The fitting pipeline typically includes:

1. **Size factor** estimation (library-size normalization)
2. **Gene-wise dispersion** estimation
3. Dispersion **trend** fitting and **prior** estimation
4. **MAP dispersion** shrinkage
5. **Log2 fold change** fitting under the specified design
6. **Cook’s distance** outlier detection
7. Optional **refitting** after outlier handling (`refit_cooks=True`)

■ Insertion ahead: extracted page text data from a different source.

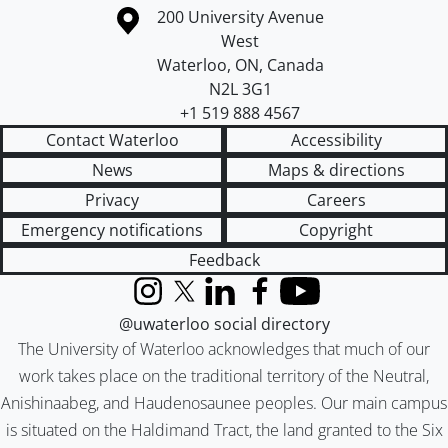
Information about the University of Waterloo
Campus map
200 University Avenue
West
Waterloo
,
ON
,
Canada
N2L 3G1
+1 519 888 4567
Contact Waterloo
Accessibility
News
Maps & directions
Privacy
Careers
Emergency notifications
Copyright
Feedback
Instagram
X (formerly Twitter)
LinkedIn
Facebook
YouTube
@uwaterloo social directory
The University of Waterloo acknowledges that much of our
work takes place on the traditional territory of the Neutral,
Anishinaabeg, and Haudenosaunee peoples. Our main campus
is situated on the Haldimand Tract, the land granted to the Six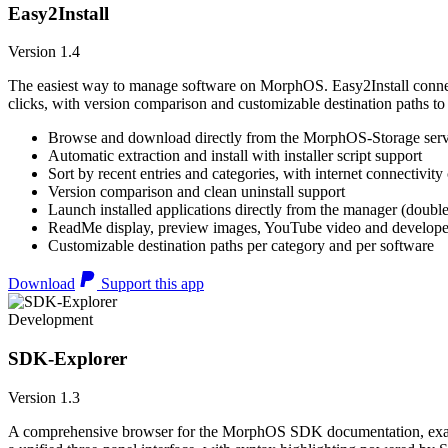
Easy2Install
Version 1.4
The easiest way to manage software on MorphOS. Easy2Install connects
clicks, with version comparison and customizable destination paths to
Browse and download directly from the MorphOS-Storage ser
Automatic extraction and install with installer script support
Sort by recent entries and categories, with internet connectivity
Version comparison and clean uninstall support
Launch installed applications directly from the manager (double
ReadMe display, preview images, YouTube video and developer
Customizable destination paths per category and per software
Download
Support this app
Development
SDK-Explorer
Version 1.3
A comprehensive browser for the MorphOS SDK documentation, example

### Statistical testing and multiple testing correction

- `DeseqStats(...).summary()` runs **Wald tests** for the requested coefficient/contrast.
- Output columns commonly include:
  - `baseMean`: mean normalized expression
  - `log2FoldChange`, `lfcSE`, `stat`
  - `pvalue`: raw p-value
  - `padj`: **Benjamini–Hochberg FDR** adjusted p-value
- Use `padj < alpha` (commonly 0.05) for significance.

### Contrast specification

- Format: `contrast=["variable", "test_group", "reference_group"]`
- Example: `["condition", "treated", "control"]` tests treated relative to control.

### LFC shrinkage (optional)

- `ds.lfc_shrink()` applies shrinkage to **log2FoldChange** for more stable ranking/plots.
- Shrinkage is intended for **visualization and prioritization**; statistical significance is still based on the (unshrunken) Wald test p-values.

### Notes on bundled references/scripts

If your repository includes them, use:
- `references/api_reference.md` for parameter/object details.
- `references/workflow_guide.md` for extended workflows and troubleshooting.
- `scripts/run_deseq2_analysis.py` for a CLI-style batch workflow (counts/metadata/design/contrast/output, optional plots).